# Review - ProFlex Polypropylene Chimney Sweep Rods



## FixedGearFlyer (Oct 26, 2010)

Our chimney is about 34 feet from cleanout to cap and is perched on a 10/12 metal roof. With the amount of snow that we get on the Southern shore of Lake Superior, it's a bit challenging to get to the cap in the winter. I wanted to get a set of flexible rods that would let me clean the chimney from the cleanout door in the basement. I need the flexible rods because our 7x7 clay-tiled flue is connected to a central wood furnace in the basement, with the thimble about 4 feet off the floor and the cleanout about 1 foot off the floor. The flue itself is a straight run to the cap, but trying to make the 90 degree bend from the floor through the cleanout was too much for a fiberglass rod. 

I recently ordered a set of 3/4 inch Proflex Polypropylene rods from NorthlineExpress.com. The rods come in three foot lengths at that diameter and are currently $10.80 per section. I also ordered an adapter that reduced the Proflex thread - which seems to be a unique thread pitch - to a 3/8 inch female NPT thread. The Proflex rods arrived quickly via UPS Ground and shipping was free. As always, NorthlineExpress.com's website was easy to use and the product descriptions were clear. Here's what they said about the rods that I ordered:

_ProFlex Poly Rod 3/4" x 3' -These ProFlex Poly Rods are very flexible rods yet they have the girth to push a brush up or down a chimney. Their polypropylene construction makes them the rods of choice when going through sharp bends, offsets, breaches, or thimbles and their flush brass fittings stop flue tile hang-ups. These rods are generally too flexible for scraper use.
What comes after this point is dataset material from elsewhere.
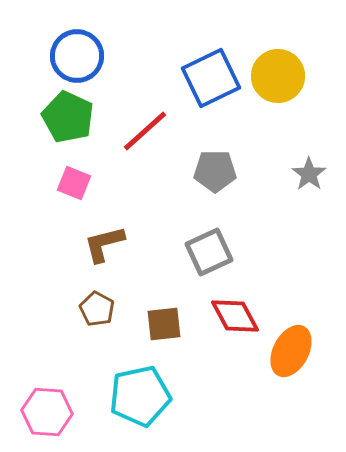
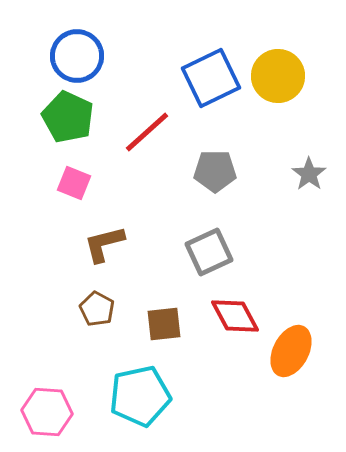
red line: moved 2 px right, 1 px down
Use a 3/8'' NPT Female to Proflex Female to join ProFlex Rods to 5SB-36048M rods or brushes with a 3/8" NPT Thread.

Flexible – Recommended for light creosote build-up
Too flexible for chimneys with heavy creosote build-up
Reasonable flexibility to navigate through chimneys with 30 degree or greater elbows or bends_

The rods definitely LOOK sturdy - they're massive compared to my fiberglass rods - and my first thought was that they wouldn't be flexible enough to make the bend through the cleanout door. After a scrounging up a 3/8 male NPT to 1/4 female NPT adapter to convert the Proflex adapter to my 7-inch square, metal chimney brush, I gave them a try.
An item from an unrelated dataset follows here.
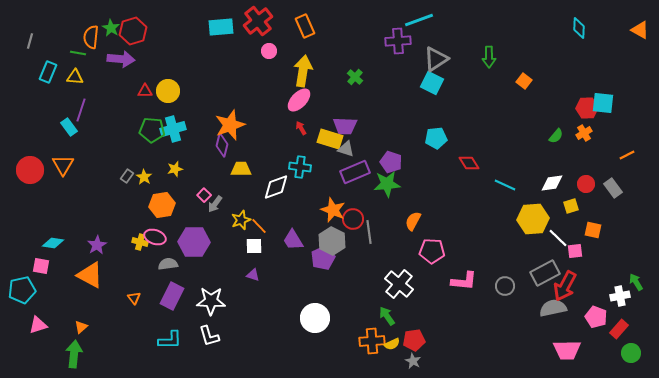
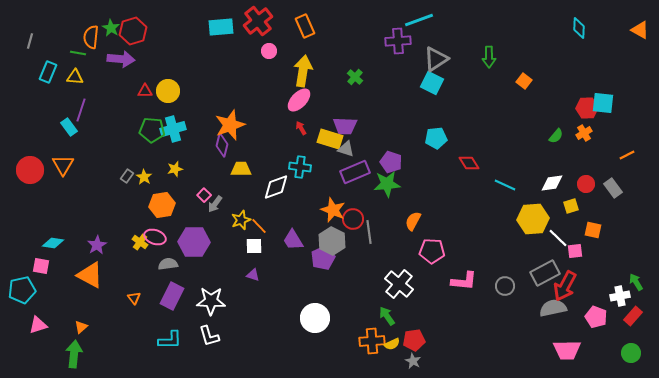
yellow cross at (140, 242): rotated 21 degrees clockwise
red rectangle at (619, 329): moved 14 px right, 13 px up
Happily, they made the bend into the chimney quite easily. In practice, the bend was 90 degrees with a radius of about 20 inches. I'm not sure if they would bend much more than that and I was definitely glad I didn't get the 7/8 inch diameter Proflex rods instead. This bend was about all that I dare ask of the 3/4 inch versions. The rods easily pushed the brush about 10 feet into the chimney just by threading the rods in from outside the cleanout door. However, after that I had to reach into the chimney with one hand to stabilize them, or they would flex too much to push the brush farther. It wasn't a problem, but definitely resulted in a sooty arm!
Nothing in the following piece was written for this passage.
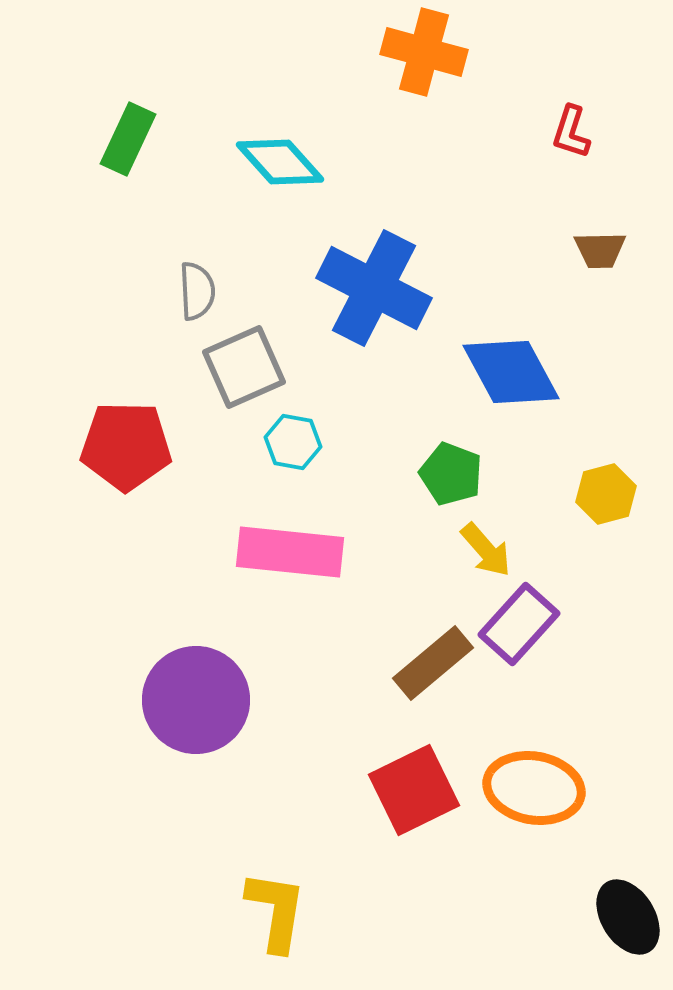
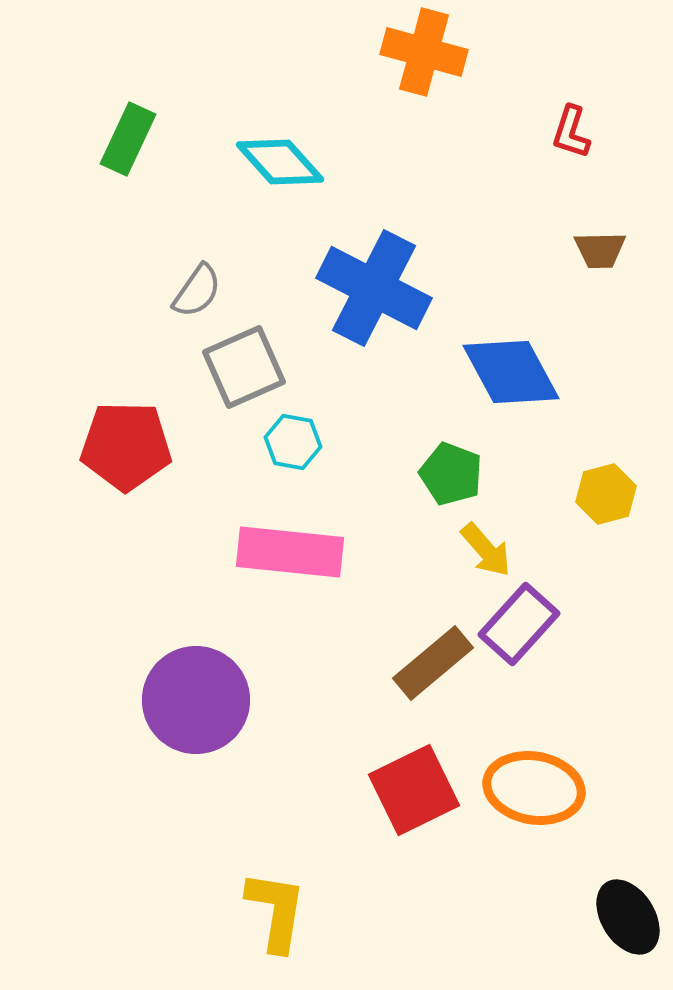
gray semicircle: rotated 38 degrees clockwise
The rods also weren't stiff enough to use a scrubbing motion in the top half of the chimney, including in the section that exits the insulated envelope of the house, which, of course, is where I'm most likely to need it. At those heights, I was able to change from a push to a pull, but going back to a push wasn't possible because of the flex in the rods. Instead, the brush had to be brought back down to the 8 or 10 foot level before changing directions. The NorthlineExpress product description was dead-on: for light creosote or soot, they work perfectly. However, for heavy creosote, glazed creosote, or scraper brushes, I think they would create a lot of frustration. 

We've also been using an anti-creosote powder from Rutland, which will hopefully keep our creosote loose and unglazed during the winter so that cleaning from the bottom will be effective. I really don't want to crawl around on that steep metal roof when it's snow covered and wet, and these rods will be perfect if we can keep the chimney fairly clean through efficient burning, seasoned wood, and the anti-creosote powder. However, if we get any hard deposits or glazed creosote in the top 10 feet of the chimney, a trip up top will be required.

All in all, the ProFlex rods did exactly what they were advertised to do and have the limitations that were clearly explained in the product description. If you have a need that falls within that envelope, you may find that they're perfect for your application, like I did. Just be prepared to break out an alternative plan if the scope of your needs expands.


----------